We played before school, during recess, after dinner, and until the streetlights came on. Every neighborhood had a court and every court had legends. I remember hearing about a kid in seventh grade who stood only five-foot-nine and could dunk a basketball. Endless debates followed: what would you rather accomplish, dunking a basketball or winning a Nobel Prize?

The answer was always dunking.

So when the Knicks fell behind by twenty-nine points in the second half yesterday, the familiar feeling returned. Futility was back in town.

I shut off the television in disgust and went to bed.

Around 11:40 p.m., I could hear noise drifting up Third Avenue from the direction of the Garden. I ignored it. A text arrived from an old colleague in California. I didn’t open it. I assumed it was another taunt.

The Knicks had broken my heart too many times to earn the benefit of the doubt.

The next morning I glanced at the score.

Knicks 107.

Spurs 106.

I looked again.

Surely I was reading the wrong game.

But there it was. A one-point victory. A comeback from twenty-nine down. One of the greatest playoff rallies in franchise history. Miracles, it turns out, still happen on 34th Street.

Walking through Manhattan later that morning, I noticed Knicks jerseys everywhere. Construction workers patching potholes on Lexington Avenue were talking basketball. Strangers exchanged thumbs-up. The city seemed lighter.

For one morning at least, New York wasn’t carrying fifty-three years of basketball disappointment.

Could this finally be the end of the wandering?

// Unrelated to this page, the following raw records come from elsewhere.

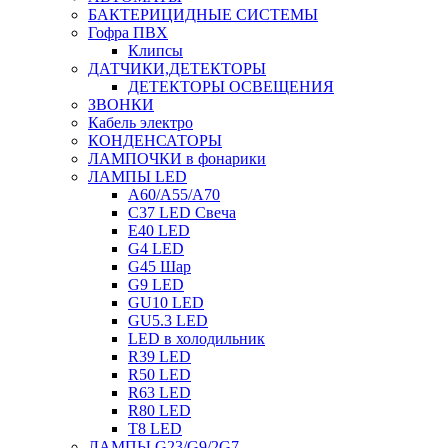
БАКТЕРИЦИДНЫЕ СИСТЕМЫ
Гофра ПВХ
Клипсы
ДАТЧИКИ,ДЕТЕКТОРЫ
ДЕТЕКТОРЫ ОСВЕЩЕНИЯ
ЗВОНКИ
Кабель электро
КОНДЕНСАТОРЫ
ЛАМПОЧКИ в фонарики
ЛАМПЫ LED
A60/A55/A70
C37 LED Свеча
E40 LED
G4 LED
G45 Шар
G9 LED
GU10 LED
GU5.3 LED
LED в холодильник
R39 LED
R50 LED
R63 LED
R80 LED
T8 LED
ЛАМПЫ G23/G9/2G7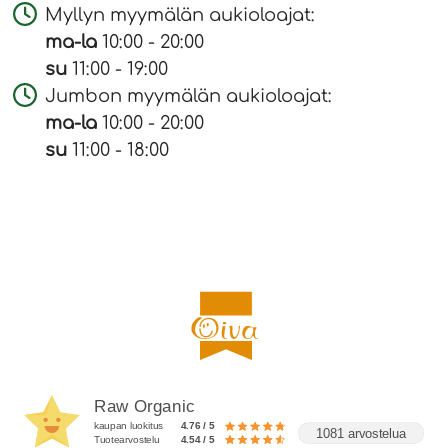
Myllyn myymälän aukioloajat:
ma-la
10:00 - 20:00
su
11:00 - 19:00
Jumbon myymälän aukioloajat:
ma-la
10:00 - 20:00
su
11:00 - 18:00
Raw Organic
kaupan luokitus
4.76 / 5
1081 arvostelua
Tuotearvostelu
4.54 / 5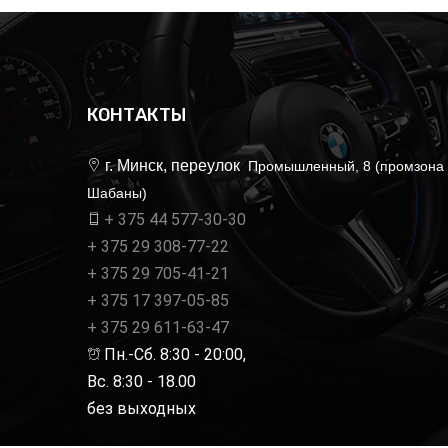
КОНТАКТЫ
г. Минск, переулок
Промышленный, 8 (промзона
Шабаны)
+ 375 44 577-30-30
+ 375 29 308-77-22
+ 375 29 705-41-21
+ 375 17 397-05-85
+ 375 29 611-63-47
Пн.-Сб. 8:30 - 20:00,
Вс. 8:30 - 18.00
без выходных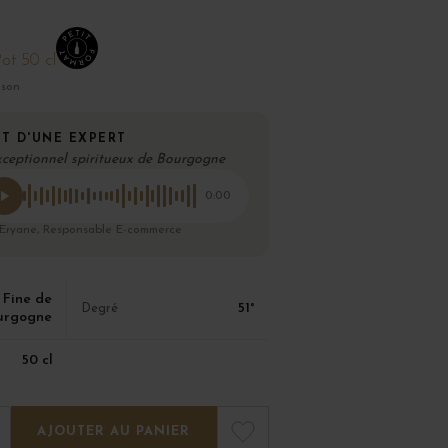
ot 50 cl
ison
T D'UNE EXPERT
xceptionnel spiritueux de Bourgogne
0:00
 Eryane, Responsable E-commerce
Fine de
51°
Degré
urgogne
50 cl
AJOUTER AU PANIER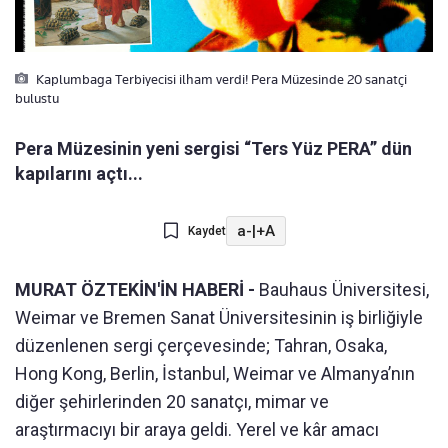
Kaplumbaga Terbiyecisi ilham verdi! Pera Müzesinde 20 sanatçi
bulustu
Pera Müzesinin yeni sergisi “Ters Yüz PERA” dün
kapılarını açtı...
a-
|
+A
Kaydet
MURAT ÖZTEKİN'İN HABERİ -
Bauhaus Üniversitesi,
Weimar ve Bremen Sanat Üniversitesinin iş birliğiyle
düzenlenen sergi çerçevesinde; Tahran, Osaka,
Hong Kong, Berlin, İstanbul, Weimar ve Almanya’nın
diğer şehirlerinden 20 sanatçı, mimar ve
araştırmacıyı bir araya geldi. Yerel ve kâr amacı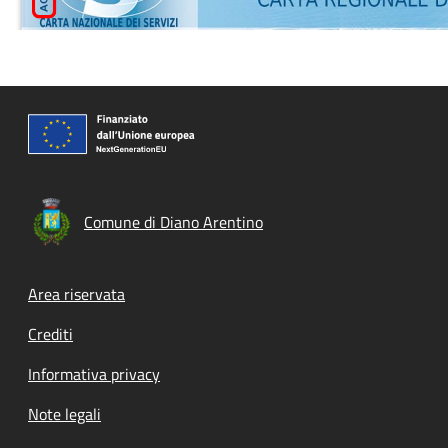
Comune di Diano Arentino
Footer menu
Area riservata
Crediti
Informativa privacy
Note legali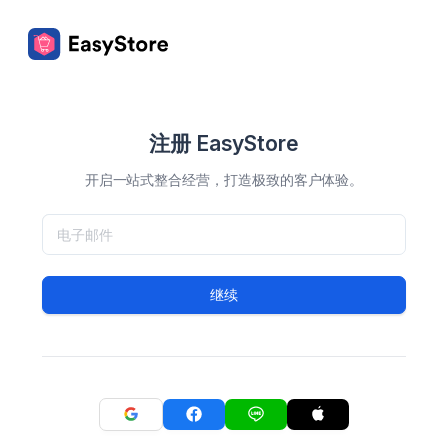
注册 EasyStore
开启一站式整合经营，打造极致的客户体验。
继续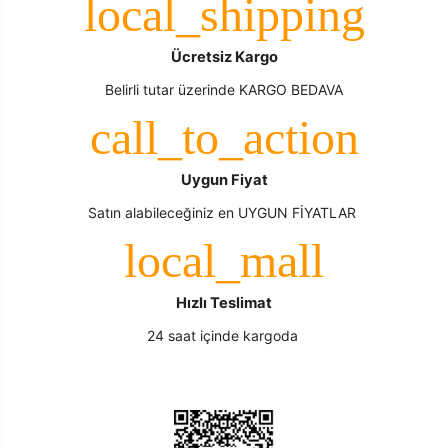
Ücretsiz Kargo
Belirli tutar üzerinde KARGO BEDAVA
Uygun Fiyat
Satın alabileceğiniz en UYGUN FİYATLAR
Hızlı Teslimat
24 saat içinde kargoda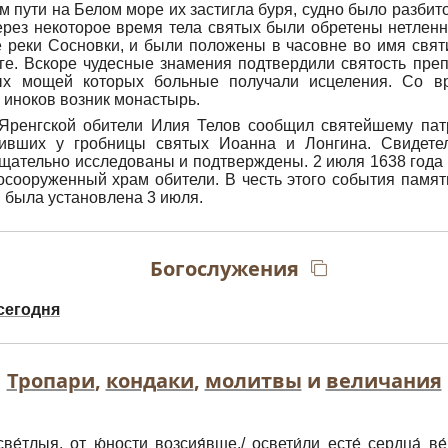
 пути на Белом море их застигла буря, судно было разбито
ерез некоторое время тела святых были обретены нетлен
ье реки Сосновки, и были положены в часовне во имя свят
ге. Вскоре чудесные знамения подтвердили святость пр
ных мощей которых больные получали исцеления. Со в
 иноков возник монастырь.
 Яренгской обители Илия Телов сообщил святейшему пат
дивших у гробницы святых Иоанна и Лонгина. Свидете
щательно исследованы и подтверждены. 2 июля 1638 год
сооруженный храм обители. В честь этого события памя
 была установлена 3 июля.
Богослужения
сегодня
Тропари
,
кондаки
,
молитвы
и
величания
све́тлыя, от ю́ности возсия́вше,/ освети́ли есте́ сердца́ в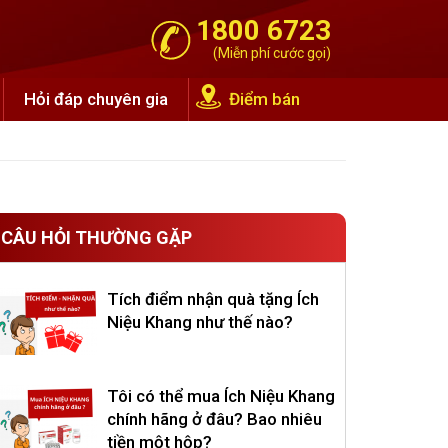
1800 6723
(Miễn phí cước gọi)
Hỏi đáp chuyên gia
Điểm bán
CÂU HỎI THƯỜNG GẶP
Tích điểm nhận quà tặng Ích
Niệu Khang như thế nào?
Tôi có thể mua Ích Niệu Khang
chính hãng ở đâu? Bao nhiêu
tiền một hộp?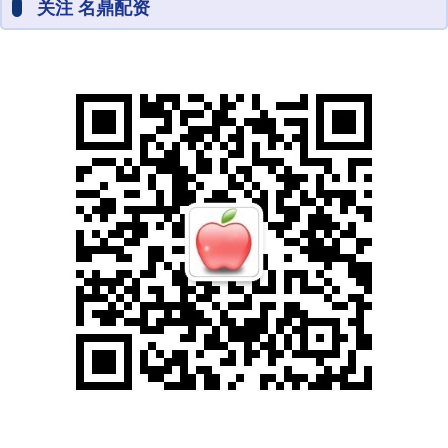
关注 名鼎配资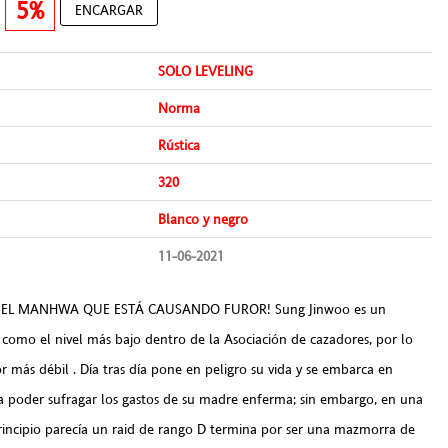
€
5%
ENCARGAR
SOLO LEVELING
Norma
Rústica
320
Blanco y negro
11-06-2021
, EL MANHWA QUE ESTÁ CAUSANDO FUROR! Sung Jinwoo es un
como el nivel más bajo dentro de la Asociación de cazadores, por lo
 más débil . Día tras día pone en peligro su vida y se embarca en
a poder sufragar los gastos de su madre enferma; sin embargo, en una
principio parecía un raid de rango D termina por ser una mazmorra de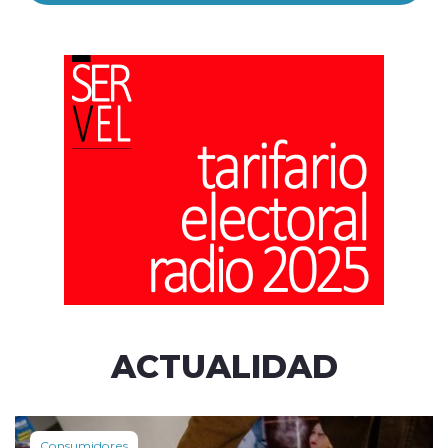
ACTUALIDAD
Consumidores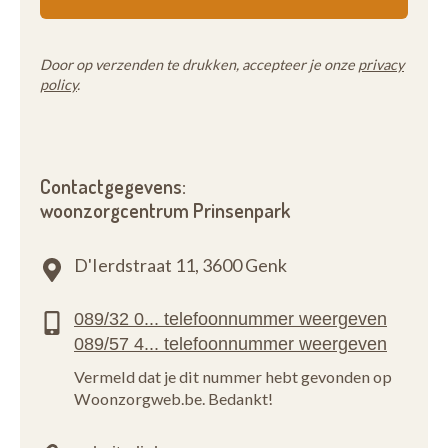
Door op verzenden te drukken, accepteer je onze
privacy
policy
.
Contactgegevens:
woonzorgcentrum Prinsenpark
D'Ierdstraat 11,
3600 Genk
Vermeld dat je dit nummer hebt gevonden op
Woonzorgweb.be. Bedankt!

The rational side of me remains cautious. Knicks fans have learned caution the hard way. Decades of disappointment create a futility blockade in the mind that even the most spectacular victory struggles to penetrate.

But perhaps something is changing.

Perhaps this team is writing a different ending.

And if they are, I will be there in spirit with Clyde Frazier, Earl Monroe, Willis Reed, Bill Bradley, and Dave DeBusschere, standing at the gates of deliverance, waiting to see whether the long exile is finally coming to an end.